Announcement

**dungeon** · 28 October 2014, 08:50 AM

Originally posted by tarceri View Post

To use your own words, I'm not impressed by that benchmarking technique

As I said previously the function in question seems to be hardly used at all in extremetuxracer so if you are really seeing a difference (which would be very difficult to conclude because your not really comparing anything) its very unlikely that its caused by the patch.

I am not here to impress somebody, i just said there are side effects of this i am seeing. You only measure callgrind+openarena, that is profiling benchamark you believe that is OK for you, but that is not real world situation for me

.

I'm not trying to be rude here but I seriously think you need to try some real benchmarks before handing out this advice or providing feedback on patches.

Eh when someone wanna begin to be rude, he make sentence with excuse like: i am don't try to be rude, but seriously...

. Some people may need your advise, but i am not one of them

. We can spoke friendly but not with that one: i am don't try to be rude, but seriously... In real world i say on that: sit down, before start shiting

It is joke of course, ammended to that

Also I'm pretty sure sse4.1 support in mesa is only currently use to build one function which is used in the intel driver, so its highly unlikely that removing this from configure.ac will do anything at all since you are using AMD hardware.

I said that for other people to try, nothing wrong with that isn't it

... they may see a difference Intel CPU users included - nothing to do with only me

.

Well do it how you like it, just make that optimization disablible because performance depends on some hardware driver it seems... so i can disable it and don't think about it

.

**asdfblah** · 28 October 2014, 01:23 PM

Originally posted by tarceri View Post

Just because SSE2 is enabled doesnt always mean gcc will know when its best to use it.

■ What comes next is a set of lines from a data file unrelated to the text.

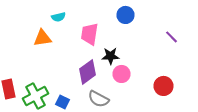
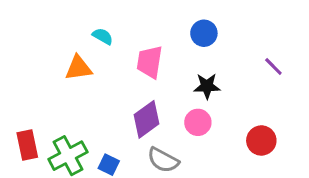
cyan semicircle: (58, 17) -> (103, 36), turned -136
black star: (110, 56) -> (207, 86), moved

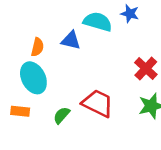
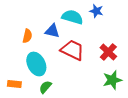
cyan ellipse: (33, 78) -> (36, 64), moved
red trapezoid: (98, 103) -> (72, 50), moved

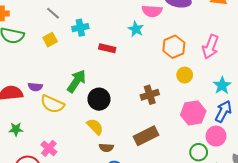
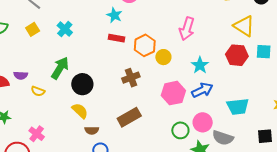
cyan cross: (80, 28) -> (65, 29), moved, turned -35
orange hexagon: (174, 47) -> (145, 45), moved
red rectangle: (107, 48) -> (117, 38), moved
yellow semicircle: (52, 104) -> (38, 91), size x0.6
blue arrow: (223, 111) -> (202, 90), turned 40
pink circle: (216, 136) -> (203, 122), moved

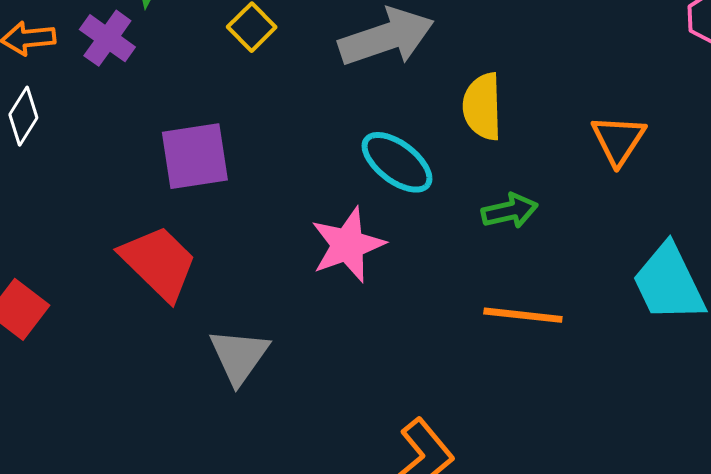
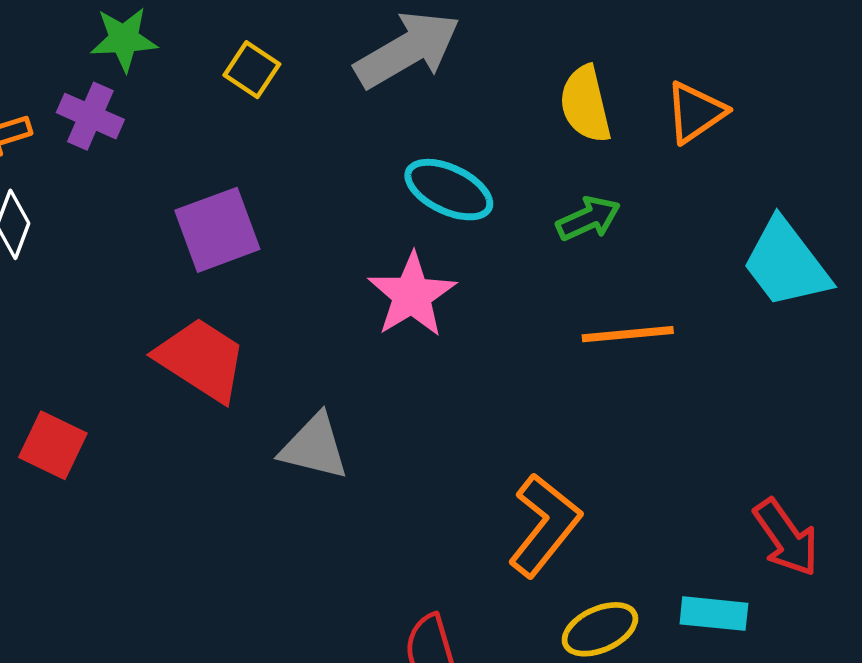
yellow semicircle: (482, 107) -> (585, 104), moved
orange triangle: (618, 140) -> (695, 112), turned 34
gray triangle: (239, 356) -> (314, 447), turned -40

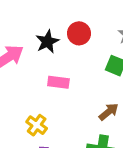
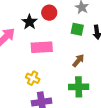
pink rectangle: (58, 82) -> (42, 47), size x1.5

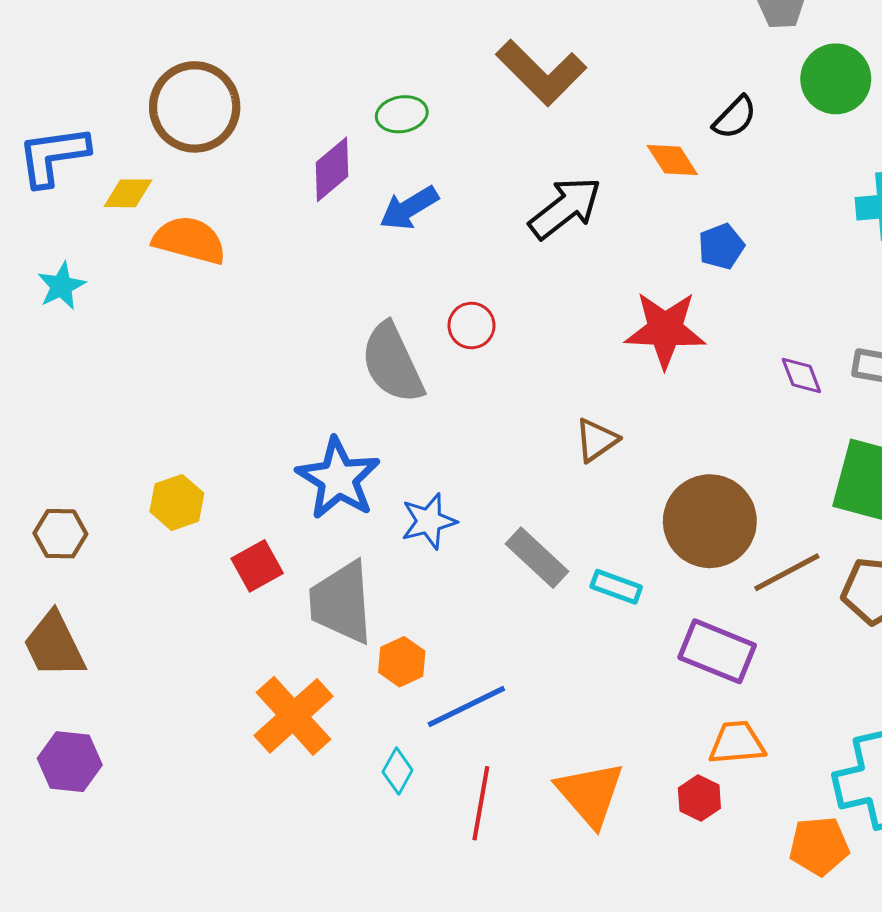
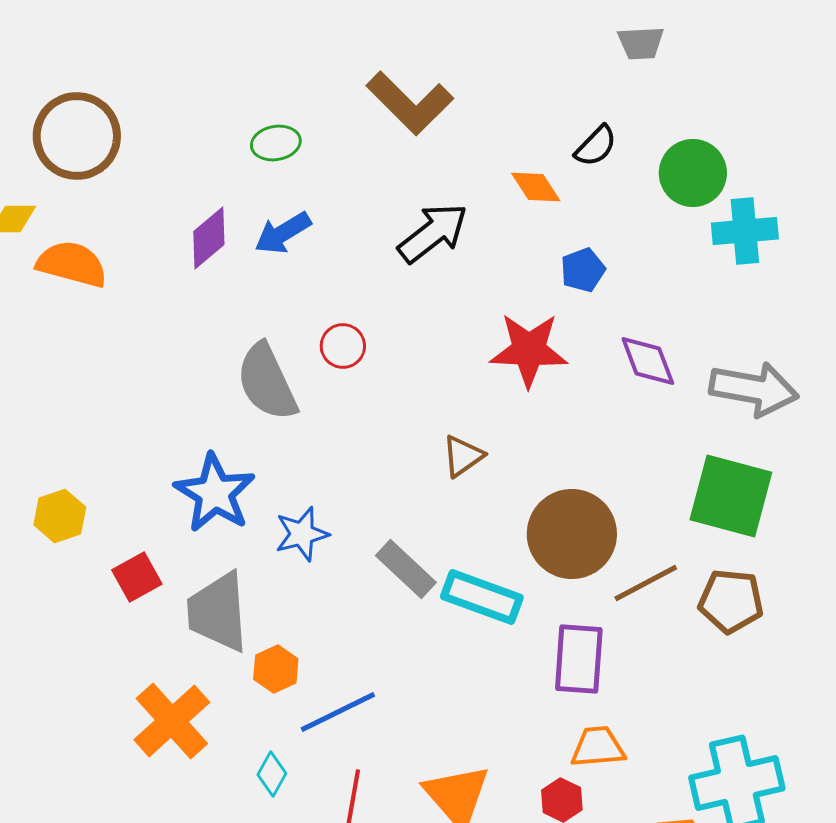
green circle: (836, 79) -> (693, 173), moved
purple diamond: (332, 169) -> (209, 238), moved
purple diamond: (801, 375) -> (648, 361), moved, size x1.4
cyan rectangle: (616, 587) -> (482, 597), size x1.6
purple rectangle: (717, 651) -> (579, 659), turned 72

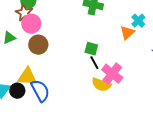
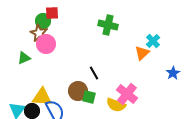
brown circle: (38, 45) -> (78, 91), moved
green square: (91, 49) -> (89, 97), moved
black line: (94, 63) -> (94, 73), moved

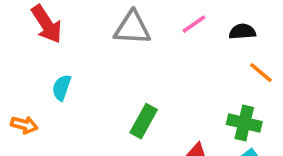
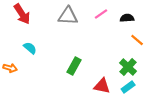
cyan semicircle: (62, 88) -> (30, 48), turned 112
green cross: (244, 123) -> (128, 67), turned 30

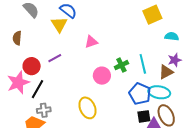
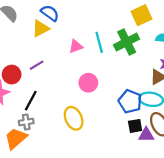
yellow triangle: (59, 24) -> (41, 28), turned 36
cyan line: (143, 64) -> (99, 42), moved
green cross: (121, 65) -> (127, 42), moved, size x1.6
black line: (38, 89) -> (31, 101), moved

Well, that's what I meant, optimizations "by hand". x86-64 is 10 years old, I thought something like this was done already.
Anyway, thank you bery much for your work

**tarceri** · 28 October 2014, 04:48 PM

Originally posted by dungeon View Post

I am not here to impress somebody, i just said there are side effects of this i am seeing. You only measure callgrind+openarena, that is profiling benchamark you believe that is OK for you, but that is not real world situation for me

.

Sigh. No I already posted that I ran callgrind+extremetuxracer and the function that I made changes to was only use 0.04% and only called just over 1200 times which is nothing. I did see other areas where modifications can be made but my point is the results you are giving me are not concrete or repoducable and there is no reason I can see that this optimisation should be disabled as you suggest based on your claims.

Originally posted by dungeon View Post

Eh when someone wanna begin to be rude, he make sentence with excuse like: i am don't try to be rude, but seriously...

. Some people may need your advise, but i am not one of them

. We can spoke friendly but not with that one: i am don't try to be rude, but seriously... In real world i say on that: sit down, before start shiting

It is joke of course, ammended to that

I was trying to emphasis that I was being sincere. I honestly think you should try something a bit more reliable then trying to eyeball results in gallium hud.

Originally posted by dungeon View Post

I said that for other people to try, nothing wrong with that isn't it

... they may see a difference Intel CPU users included - nothing to do with only me

.

Well do it how you like it, just make that optimization disablible because performance depends on some hardware driver it seems... so i can disable it and don't think about it

.

You can disable what ever you like, but your trying to tell others its make performace better without any real evidence that its helpful at all.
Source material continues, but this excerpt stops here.